As described above, the film 22 is disposed between the first surface 2A of the semiconductor substrate 2 and the optical transparent protective member 4 so as to be adjacent to the first surface 2A and the optical transparent protective member 4. For example, the film 22 is adhered with the first surface 2A of the semiconductor 2 with an adhesive (not shown). If the color filter or the overcoat layer is provided on the first surface 2A, the film 22 is fixed to the color filter or the like with the adhesive.

In the present invention, therefore, the phrase “the film being adjacent to the first surface” encompasses the state where the film 22 is adhered directly with the first surface 2A to be adjacent to the first surface 2A or the film 22 is adjacent to the first surface 2A via the color filter or the like.

The plurality of depressed portions 5 are formed in the side of the film 22 opposite to the light receiving portion 3 of the semiconductor substrate 2. In this embodiment, therefore, the depressed portions 5 are formed in advance in the side of the film 22 opposite to the light receiving portion 3 of the semiconductor substrate 2 corresponding to the light receiving elements of the light receiving portion 3, and the film 22 is laminated on the semiconductor substrate 2 (first surface 2A) without space except the space relating to the depressed portions 5. In this case, the depressed portions 5 function as a microlens array for concentration of light. Moreover, in order to simplify the formation of the through-wiring layers 7 and set the size of the semiconductor device to a size suitable for the CSP, when the semiconductor substrate 2 is thinned, the semiconductor substrate 2 is not bended so as not to cause the creation of crack and thus, enhance the manufacturing yield of the semiconductor device 1 because no space is formed between the film 22, the optical transparent protective member 4 and the semiconductor 2 except the space relating to the depressed portions 5. Furthermore, since the light receiving portion 3 is not bended, the incident angle of light is not changed within a range of the center to the ends of the light receiving portion 3 so that the imaging characteristic is not deteriorated.

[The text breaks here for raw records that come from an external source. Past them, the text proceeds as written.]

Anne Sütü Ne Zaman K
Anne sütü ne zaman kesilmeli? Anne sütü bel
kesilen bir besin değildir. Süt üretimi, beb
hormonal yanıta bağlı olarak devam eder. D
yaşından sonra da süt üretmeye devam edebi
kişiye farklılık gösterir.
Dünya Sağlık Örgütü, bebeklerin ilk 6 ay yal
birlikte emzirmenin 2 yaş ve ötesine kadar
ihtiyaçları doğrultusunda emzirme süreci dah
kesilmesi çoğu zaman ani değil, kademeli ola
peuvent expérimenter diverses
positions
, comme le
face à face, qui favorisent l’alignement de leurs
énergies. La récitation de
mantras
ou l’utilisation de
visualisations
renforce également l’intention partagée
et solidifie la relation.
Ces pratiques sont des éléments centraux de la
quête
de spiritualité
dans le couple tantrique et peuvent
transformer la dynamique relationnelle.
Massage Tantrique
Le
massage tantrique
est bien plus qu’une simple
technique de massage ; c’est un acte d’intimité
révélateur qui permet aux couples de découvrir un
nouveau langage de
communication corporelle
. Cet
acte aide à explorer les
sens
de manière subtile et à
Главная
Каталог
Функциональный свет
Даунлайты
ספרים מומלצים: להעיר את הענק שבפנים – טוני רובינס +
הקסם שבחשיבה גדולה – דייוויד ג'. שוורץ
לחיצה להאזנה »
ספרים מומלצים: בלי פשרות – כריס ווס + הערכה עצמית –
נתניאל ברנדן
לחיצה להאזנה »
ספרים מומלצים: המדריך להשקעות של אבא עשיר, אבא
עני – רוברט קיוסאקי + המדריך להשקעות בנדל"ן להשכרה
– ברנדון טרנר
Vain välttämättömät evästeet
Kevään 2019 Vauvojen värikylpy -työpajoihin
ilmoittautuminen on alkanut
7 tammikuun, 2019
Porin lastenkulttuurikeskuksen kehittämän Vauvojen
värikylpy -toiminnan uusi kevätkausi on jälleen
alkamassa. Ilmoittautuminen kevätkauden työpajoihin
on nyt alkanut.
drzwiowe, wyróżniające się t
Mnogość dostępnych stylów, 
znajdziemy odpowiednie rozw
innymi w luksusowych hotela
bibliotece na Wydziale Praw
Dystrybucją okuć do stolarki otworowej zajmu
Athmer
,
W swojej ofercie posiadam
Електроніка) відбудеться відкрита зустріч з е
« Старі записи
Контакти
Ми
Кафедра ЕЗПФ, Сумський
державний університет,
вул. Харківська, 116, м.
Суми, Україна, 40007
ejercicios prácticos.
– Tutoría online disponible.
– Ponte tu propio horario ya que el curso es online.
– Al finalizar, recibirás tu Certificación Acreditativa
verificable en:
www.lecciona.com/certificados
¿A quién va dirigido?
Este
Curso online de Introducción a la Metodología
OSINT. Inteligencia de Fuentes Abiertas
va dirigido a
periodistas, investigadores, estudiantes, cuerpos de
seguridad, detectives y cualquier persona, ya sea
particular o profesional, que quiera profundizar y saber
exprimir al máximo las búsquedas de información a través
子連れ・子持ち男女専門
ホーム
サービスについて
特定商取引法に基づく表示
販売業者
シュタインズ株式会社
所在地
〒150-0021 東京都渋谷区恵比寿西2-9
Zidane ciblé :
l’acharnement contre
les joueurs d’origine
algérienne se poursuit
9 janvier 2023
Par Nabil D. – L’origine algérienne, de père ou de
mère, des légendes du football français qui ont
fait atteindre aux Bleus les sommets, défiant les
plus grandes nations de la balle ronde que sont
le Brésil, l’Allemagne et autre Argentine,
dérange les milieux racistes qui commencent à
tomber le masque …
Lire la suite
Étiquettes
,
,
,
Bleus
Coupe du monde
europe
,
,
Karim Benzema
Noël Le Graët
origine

Furthermore, since the depressed portions 5 are formed at the film 22, the depressed portions 5 can be formed irrespective of the material of the optical transparent protective member 4. Namely, if the film 22 is made from such a material that the depressed portions 5 can be easily formed, the depressed portions 5 can be easily formed and the manufacturing yield can be much enhanced.

It is desired that the refractive index of the film 22 is higher than the refractive index of the optical transparent protective member 4. As described previously, the depressed portions 5 are formed at the film 22 and the space is formed between the depressed portions 5 and the surface of the semiconductor substrate 2, that is, the first surface 2A. The depressed portions 5 function as the microlens array using the space formed therebetween. Since the interior of the space is air, the refractive index of the interior of the space is almost one. Therefore, the depressed portions 5 can exhibit the high concentration of light because the difference in refractive index between the space and the film 22 is increased as the refractive index of the film 22 is increased. On the other hand, if the refractive index of the film 22 is lower than the refractive index of the optical transparent protective member 4, it is desired only in view of the concentration of light that the depressed portions 5 are formed at the optical transparent protective member 4 as an inherent component in comparison that the depressed portions 5 are formed at the film 22 as an additional component.

In this point of view, in order to enhance the concentration of light at the depressed portions 5 in this embodiment, it is desired that the refractive index of the film 22 is higher than the refractive index of the optical transparent protective member 4.

In the case that the optical transparent protective member 4 is made from borosilicate glass, quartz glass, soda-lime glass, for example, the film 22 is made from an organic component such as acrylic-based resin or epoxy-based resin or an inorganic component such as silicon nitride film in order to increase the refractive index of the film 22 than the refractive index of the optical transparent protective member 4. In the case of the use of the organic component, the film 22 may be formed by coating a solution containing the resin listed above. In the case of the use of the inorganic component, the film 22 may be formed by using sputtering method or CVD method.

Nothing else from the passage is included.